Announcing the accelerated safety measures for ALRs, transport secretary Grant Shapps said: “Despite the data showing that fatalities are less likely on All Lane Running motorways than on conventional ones, this doesn’t mean all drivers necessarily feel safe on them.

He added: “Alongside the raft of measures already undertaken, today I am announcing that all new All Lane Running motorways will open with stopped vehicle detection technology in place, as well as a programme to speed up the roll-out of the technology on previously built stretches of All Lane Running motorways to next year. This will help us further reduce the risk of accidents on the country’s roads.

Highways England's acting chief executive Nick Harris said the organisation will continue to “work with drivers to make increasingly busy motorways safer for everyone who uses them”.

Highways England is also rolling out a range of improved safety measures across the Smart Motorway network, backed by a £500m investment.

This includes the launch of a major Smart Motorway road safety campaign.

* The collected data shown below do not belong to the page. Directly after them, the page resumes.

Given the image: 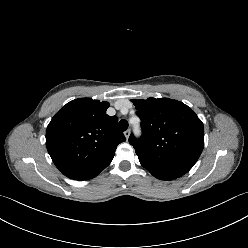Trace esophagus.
I'll list each match as a JSON object with an SVG mask.
<instances>
[{"mask_svg":"<svg viewBox=\"0 0 248 248\" xmlns=\"http://www.w3.org/2000/svg\"><path fill=\"white\" fill-rule=\"evenodd\" d=\"M124 136L126 139L129 138V136H130V130L129 129L124 132Z\"/></svg>","mask_w":248,"mask_h":248,"instance_id":"obj_1","label":"esophagus"}]
</instances>
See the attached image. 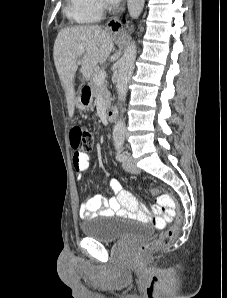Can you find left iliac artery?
<instances>
[{
    "instance_id": "44dca946",
    "label": "left iliac artery",
    "mask_w": 227,
    "mask_h": 298,
    "mask_svg": "<svg viewBox=\"0 0 227 298\" xmlns=\"http://www.w3.org/2000/svg\"><path fill=\"white\" fill-rule=\"evenodd\" d=\"M123 144H124V138L122 137L115 138L114 145L117 151L116 159L118 161H124L127 158L126 153L122 152Z\"/></svg>"
}]
</instances>
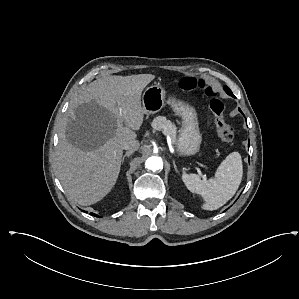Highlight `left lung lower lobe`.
<instances>
[{
    "label": "left lung lower lobe",
    "instance_id": "obj_1",
    "mask_svg": "<svg viewBox=\"0 0 299 299\" xmlns=\"http://www.w3.org/2000/svg\"><path fill=\"white\" fill-rule=\"evenodd\" d=\"M232 97H235L234 95H231ZM240 110V109H239ZM240 112L242 113V111L240 110Z\"/></svg>",
    "mask_w": 299,
    "mask_h": 299
}]
</instances>
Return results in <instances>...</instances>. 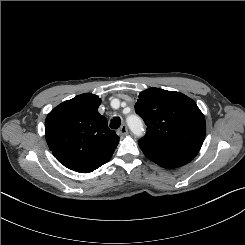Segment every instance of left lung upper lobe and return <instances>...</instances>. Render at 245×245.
<instances>
[{
    "label": "left lung upper lobe",
    "mask_w": 245,
    "mask_h": 245,
    "mask_svg": "<svg viewBox=\"0 0 245 245\" xmlns=\"http://www.w3.org/2000/svg\"><path fill=\"white\" fill-rule=\"evenodd\" d=\"M136 113L147 125L145 137L163 149L195 157L205 139V118L186 95L158 88L140 93Z\"/></svg>",
    "instance_id": "5c2ea615"
}]
</instances>
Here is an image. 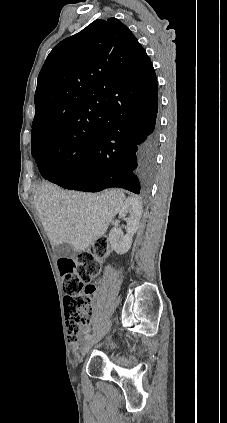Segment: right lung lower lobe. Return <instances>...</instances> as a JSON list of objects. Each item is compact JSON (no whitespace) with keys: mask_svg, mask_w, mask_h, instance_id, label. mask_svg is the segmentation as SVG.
Instances as JSON below:
<instances>
[{"mask_svg":"<svg viewBox=\"0 0 227 423\" xmlns=\"http://www.w3.org/2000/svg\"><path fill=\"white\" fill-rule=\"evenodd\" d=\"M157 100L158 89L150 96L133 97L109 107L111 122L100 131L92 151L72 169L49 181L85 192L111 187L136 194L146 191L158 147Z\"/></svg>","mask_w":227,"mask_h":423,"instance_id":"obj_1","label":"right lung lower lobe"}]
</instances>
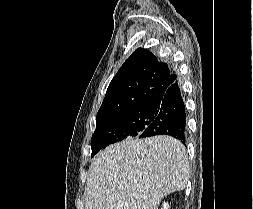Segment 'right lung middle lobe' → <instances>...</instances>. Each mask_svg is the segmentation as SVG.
<instances>
[{"instance_id": "dd1d6c3e", "label": "right lung middle lobe", "mask_w": 253, "mask_h": 209, "mask_svg": "<svg viewBox=\"0 0 253 209\" xmlns=\"http://www.w3.org/2000/svg\"><path fill=\"white\" fill-rule=\"evenodd\" d=\"M157 111L153 106H141L102 121H96V129L91 138L93 157L109 144L125 138L138 139L141 133L154 121Z\"/></svg>"}]
</instances>
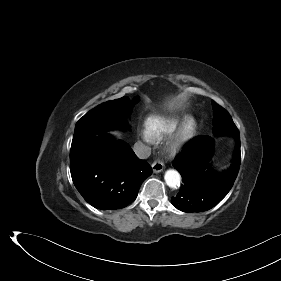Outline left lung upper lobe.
I'll list each match as a JSON object with an SVG mask.
<instances>
[{
	"instance_id": "1",
	"label": "left lung upper lobe",
	"mask_w": 281,
	"mask_h": 281,
	"mask_svg": "<svg viewBox=\"0 0 281 281\" xmlns=\"http://www.w3.org/2000/svg\"><path fill=\"white\" fill-rule=\"evenodd\" d=\"M213 107V132L216 135H234L238 129L230 114L216 102L212 101Z\"/></svg>"
}]
</instances>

Emergency areas have also been made more visible and radar technology is being rolled out along sections of ALRs.

Highways England and the police are also targeting motorists who drive along lanes closed by a red X, so they can be caught and prosecuted.

Independent road safety campaigner, Meera Naran’s eight-year-old son Dev died in a Smart Motorway accident on the M6 in 2018 when his grandfather’s car was hit by an HGV after breaking down on a hard shoulder being used as a live lane.

She said: “This is a positive step in the right direction in making our roads safer through the use of available technology.

“I’m determined to ensure there is an ongoing commitment from ministers and executives that we continue to improve road safety and implement all the changes from the action plan.”